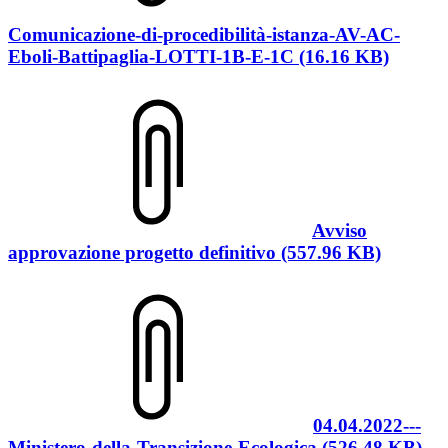
Comunicazione-di-procedibilità-istanza-AV-AC-
Eboli-Battipaglia-LOTTI-1B-E-1C (16.16 KB)
Avviso
approvazione progetto definitivo (557.96 KB)
04.04.2022---
Ministero-della-Transizione-Ecologica (526.48 KB)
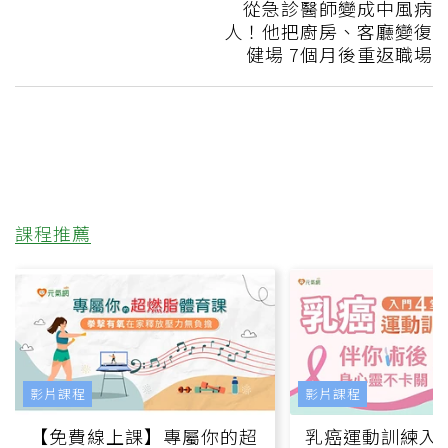
從急診醫師變成中風病
人！他把廚房、客廳變復
健場 7個月後重返職場
課程推薦
影片課程
影片課程
【免費線上課】專屬你的超
乳癌運動訓練入門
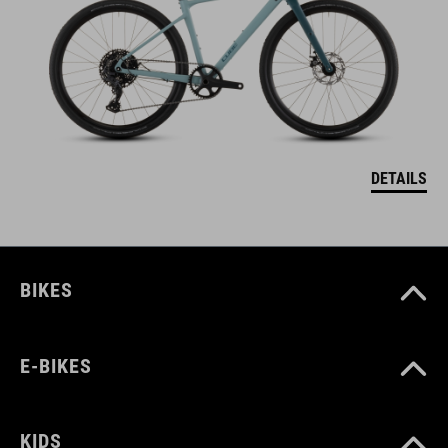
DETAILS
BIKES
E-BIKES
KIDS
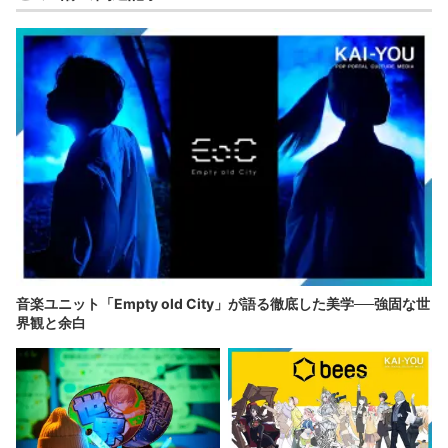
音楽ユニット「Empty old City」が語る徹底した美学──強固な世
界観と余白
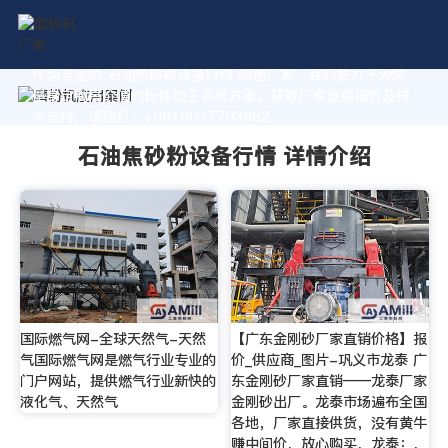
作为专业的 石油焦砂粉设备行情 制造厂家，我们致力于为您
量身定制高价值的粉体加工系统方案。获取厂家直销报价及技
术支持，请拨打：+8618037793862
石油焦砂粉设备行情 详情介绍
国际燃气网-全球天然气-天然
【广东金刚砂厂家直销价格】报
气国际燃气网是燃气行业专业的
价_供应商_图片-巩义市龙泰 广
门户网站，提供燃气行业新快的
东金刚砂厂家直销——龙泰厂家
液化气、天然气
金刚砂出厂。龙泰市场遍布全国
各地，厂家直接供货，没有黄牛
赚中间价，放心购买，龙泰：，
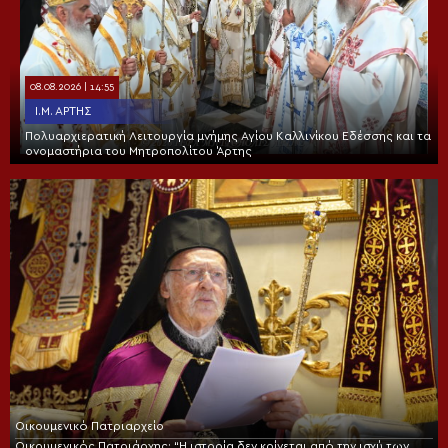
08.08.2026 | 14:55
Ι.Μ. ΆΡΤΗΣ
Πολυαρχιερατική Λειτουργία μνήμης Αγίου Καλλινίκου Εδέσσης και τα
ονομαστήρια του Μητροπολίτου Άρτης
Οικουμενικό Πατριαρχείο
Οικουμενικός Πατριάρχης: “Η ιστορία δεν κρίνεται από την ισχύ των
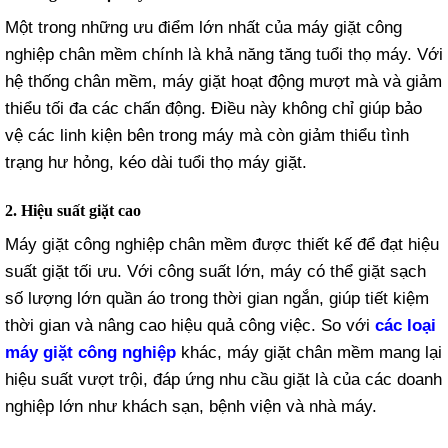
Một trong những ưu điểm lớn nhất của máy giặt công
nghiệp chân mềm chính là khả năng tăng tuổi thọ máy. Với
hệ thống chân mềm, máy giặt hoạt động mượt mà và giảm
thiểu tối đa các chấn động. Điều này không chỉ giúp bảo
vệ các linh kiện bên trong máy mà còn giảm thiểu tình
trạng hư hỏng, kéo dài tuổi thọ máy giặt.
2. Hiệu suất giặt cao
Máy giặt công nghiệp chân mềm được thiết kế để đạt hiệu
suất giặt tối ưu. Với công suất lớn, máy có thể giặt sạch
số lượng lớn quần áo trong thời gian ngắn, giúp tiết kiệm
thời gian và nâng cao hiệu quả công việc. So với
các loại
máy giặt công nghiệp
khác, máy giặt chân mềm mang lại
hiệu suất vượt trội, đáp ứng nhu cầu giặt là của các doanh
nghiệp lớn như khách sạn, bệnh viện và nhà máy.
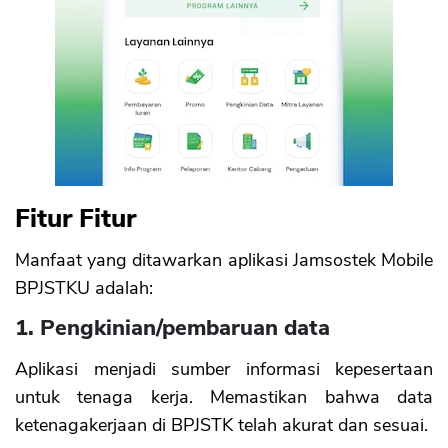
Fitur Fitur
Manfaat yang ditawarkan aplikasi Jamsostek Mobile
BPJSTKU adalah:
1. Pengkinian/pembaruan data
Aplikasi menjadi sumber informasi kepesertaan
untuk tenaga kerja. Memastikan bahwa data
ketenagakerjaan di BPJSTK telah akurat dan sesuai.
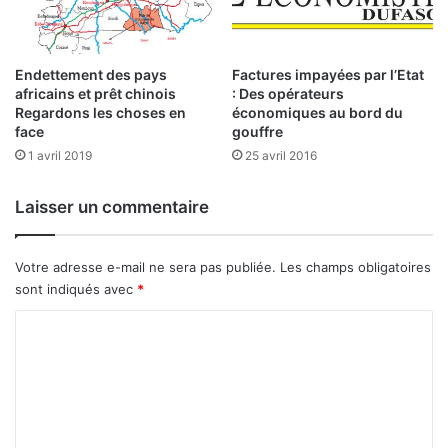
B
i
o
n
d
Endettement des pays
Factures impayées par l’Etat
africains et prêt chinois
: Des opérateurs
e
Regardons les choses en
économiques au bord du
s
face
gouffre
v
1 avril 2019
25 avril 2016
é
h
i
Laisser un commentaire
c
u
l
Votre adresse e-mail ne sera pas publiée.
Les champs obligatoires
e
sont indiqués avec
*
s
C
:
p
o
l
m
u
s
m
d
e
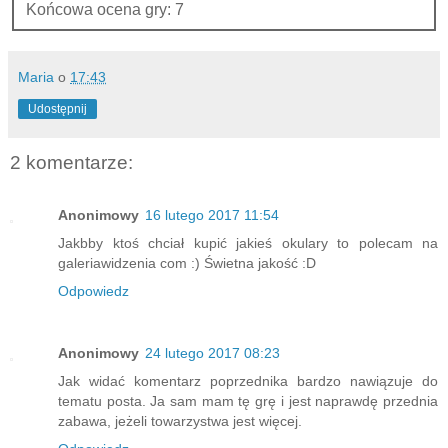
Końcowa ocena gry: 7
Maria
o
17:43
Udostępnij
2 komentarze:
Anonimowy
16 lutego 2017 11:54
Jakbby ktoś chciał kupić jakieś okulary to polecam na
galeriawidzenia com :) Świetna jakość :D
Odpowiedz
Anonimowy
24 lutego 2017 08:23
Jak widać komentarz poprzednika bardzo nawiązuje do
tematu posta. Ja sam mam tę grę i jest naprawdę przednia
zabawa, jeżeli towarzystwa jest więcej.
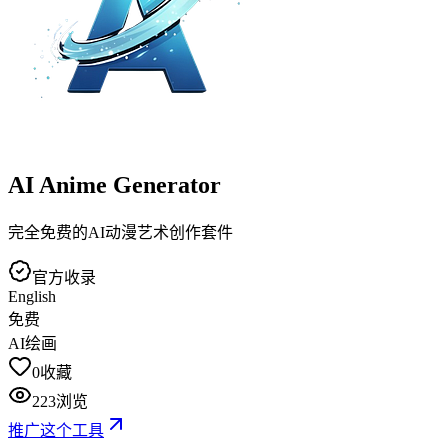
AI Anime Generator
完全免费的AI动漫艺术创作套件
官方收录
English
免费
AI绘画
0
收藏
223
浏览
推广这个工具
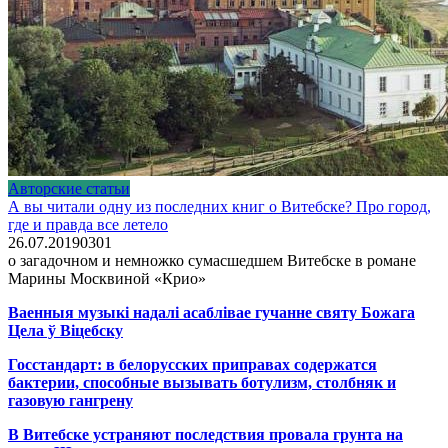
Авторские статьи
А вы читали одну из последних книг о Витебске? Про город,
где и правда все летело
26.07.2019
0
301
о загадочном и немножко сумасшедшем Витебске в романе
Марины Москвиной «Крио»
Ваенныя музыкі надалі асаблівае гучанне святу Божага
Цела ў Віцебску
Госстандарт: в белорусских приправах содержатся
бактерии, способные вызывать ботулизм, столбняк и
газовую гангрену
В Витебске устраняют последствия провала грунта на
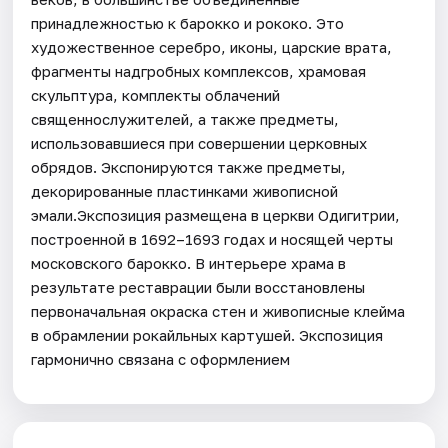
принадлежностью к барокко и рококо. Это
художественное серебро, иконы, царские врата,
фрагменты надгробных комплексов, храмовая
скульптура, комплекты облачений
священнослужителей, а также предметы,
использовавшиеся при совершении церковных
обрядов. Экспонируются также предметы,
декорированные пластинками живописной
эмали.Экспозиция размещена в церкви Одигитрии,
построенной в 1692–1693 годах и носящей черты
московского барокко. В интерьере храма в
результате реставрации были восстановлены
первоначальная окраска стен и живописные клейма
в обрамлении рокайльных картушей. Экспозиция
гармонично связана с оформлением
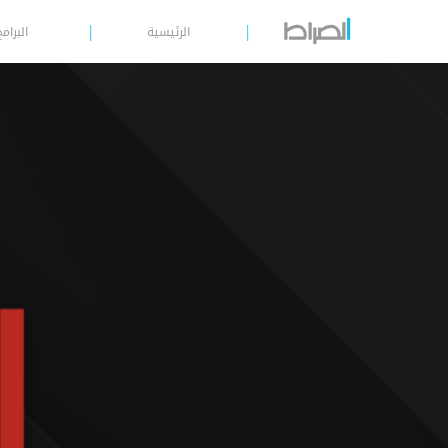
الرئيسية
البرامج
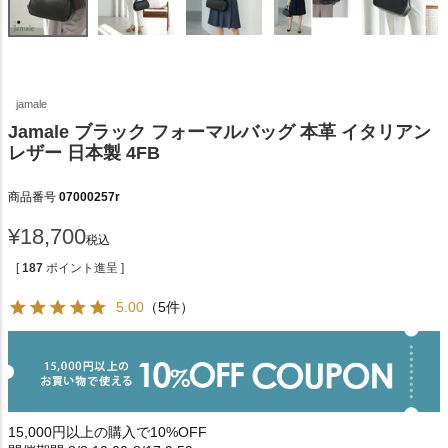
jamale
Jamale ブラック フォーマルバッグ 本革 イタリアン
レザー 日本製 4FB
商品番号
07000257r
¥
18,700
税込
[
187
ポイント進呈 ]
5.00
（5件）
15,000円以上の購入で10%OFF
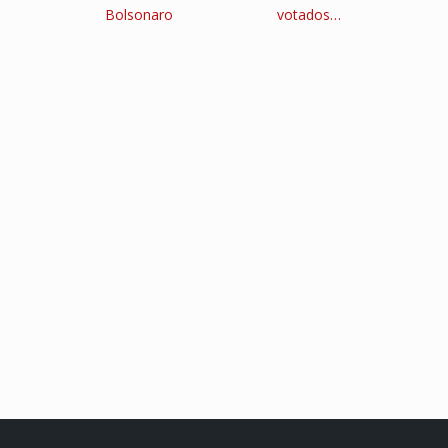
Bolsonaro
votados…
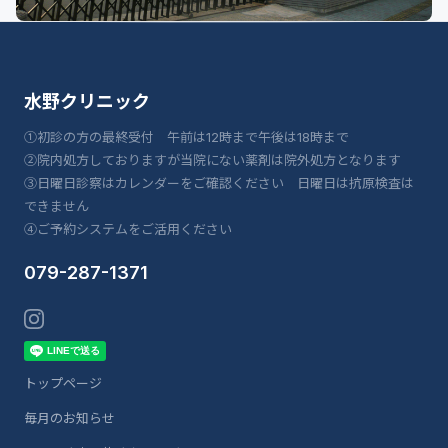
水野クリニック
①初診の方の最終受付 午前は12時まで午後は18時まで
②院内処方しておりますが当院にない薬剤は院外処方となります
③日曜日診察はカレンダーをご確認ください 日曜日は抗原検査は
できません
④ご予約システムをご活用ください
079-287-1371
トップページ
毎月のお知らせ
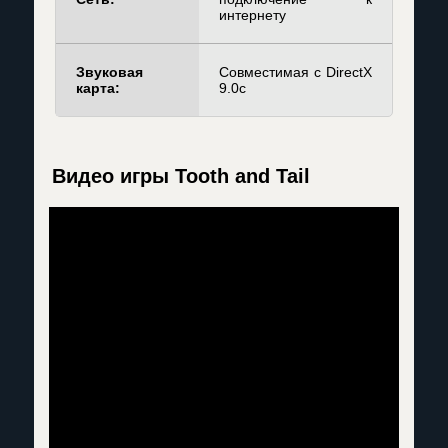
интернету
Звуковая
Совместимая с DirectX
карта:
9.0c
Видео игры Tooth and Tail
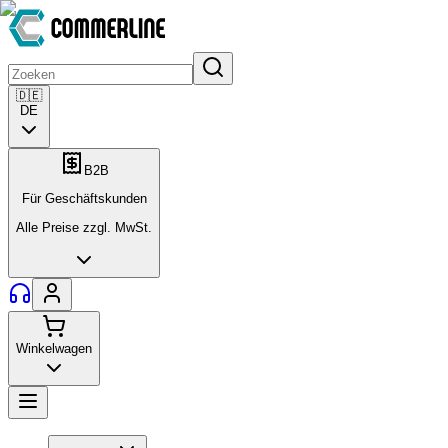
🇩🇪
DE
B2B
Für Geschäftskunden
Alle Preise zzgl. MwSt.
Winkelwagen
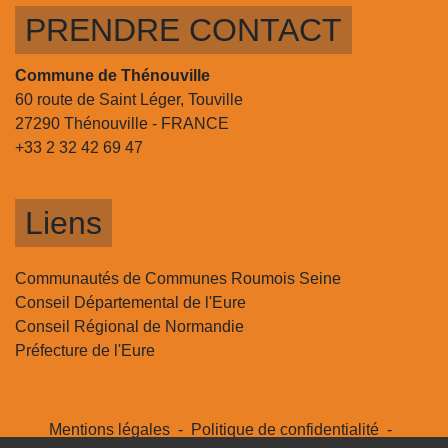
PRENDRE CONTACT
Commune de Thénouville
60 route de Saint Léger, Touville
27290 Thénouville - FRANCE
+33 2 32 42 69 47
Liens
Communautés de Communes Roumois Seine
Conseil Départemental de l'Eure
Conseil Régional de Normandie
Préfecture de l'Eure
Mentions légales
-
Politique de confidentialité
-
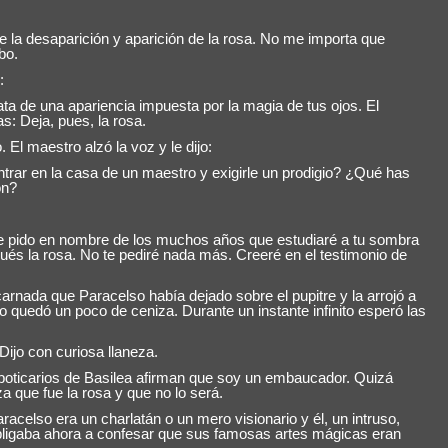
la desaparición y aparición de la rosa. No me importa que
bo.
:
rata de una apariencia impuesta por la magia de tus ojos. El
as: Deja, pues, la rosa.
 El maestro alzó la voz y le dijo:
rar en la casa de un maestro y exigirle un prodigio? ¿Qué has
on?
 pido en nombre de los muchos años que estudiaré a tu sombra
ués la rosa. No te pediré nada más. Creeré en el testimonio de
nada que Paracelso había dejado sobre el pupitre y la arrojó a
lo quedó un poco de ceniza. Durante un instante infinito esperó las
ijo con curiosa llaneza.
oticarios de Basilea afirman que soy un embaucador. Quizá
za que fue la rosa y que no lo será.
celso era un charlatán o un mero visionario y él, un intruso,
obligaba ahora a confesar que sus famosas artes mágicas eran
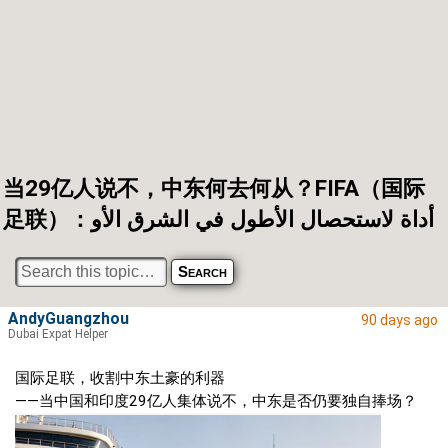
当29亿人说不，中东何去何从？FIFA（国际
足联）：أداة لاستحصال الأطول في الشرق الأو
AndyGuangzhou
90 days ago
Dubai Expat Helper
国际足联，收割中东土豪的利器
——当中国和印度29亿人集体说不，中东是否仍要独自捧场？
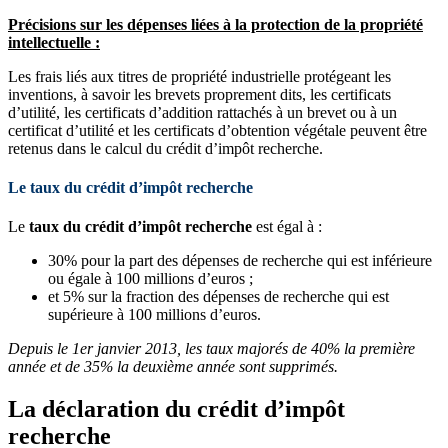
Précisions sur les dépenses liées à la protection de la propriété
intellectuelle :
Les frais liés aux titres de propriété industrielle protégeant les
inventions, à savoir les brevets proprement dits, les certificats
d’utilité, les certificats d’addition rattachés à un brevet ou à un
certificat d’utilité et les certificats d’obtention végétale peuvent être
retenus dans le calcul du crédit d’impôt recherche.
Le taux du crédit d’impôt recherche
Le
taux du crédit d’impôt recherche
est égal à :
30% pour la part des dépenses de recherche qui est inférieure
ou égale à 100 millions d’euros ;
et 5% sur la fraction des dépenses de recherche qui est
supérieure à 100 millions d’euros.
Depuis le 1er janvier 2013, les taux majorés de 40% la première
année et de 35% la deuxième année sont supprimés.
La déclaration du crédit d’impôt
recherche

AIM OF THE TASK =
Find where the line with "Một trong những" sits in the material above, then copy exactly from it through the line with "vệ các linh". Add no other line.

SOLVED EXERCISE =
Một trong những ưu điểm lớn nhất của máy giặt công
nghiệp chân mềm chính là khả năng tăng tuổi thọ máy. Với
hệ thống chân mềm, máy giặt hoạt động mượt mà và giảm
thiểu tối đa các chấn động. Điều này không chỉ giúp bảo
vệ các linh kiện bên trong máy mà còn giảm thiểu tình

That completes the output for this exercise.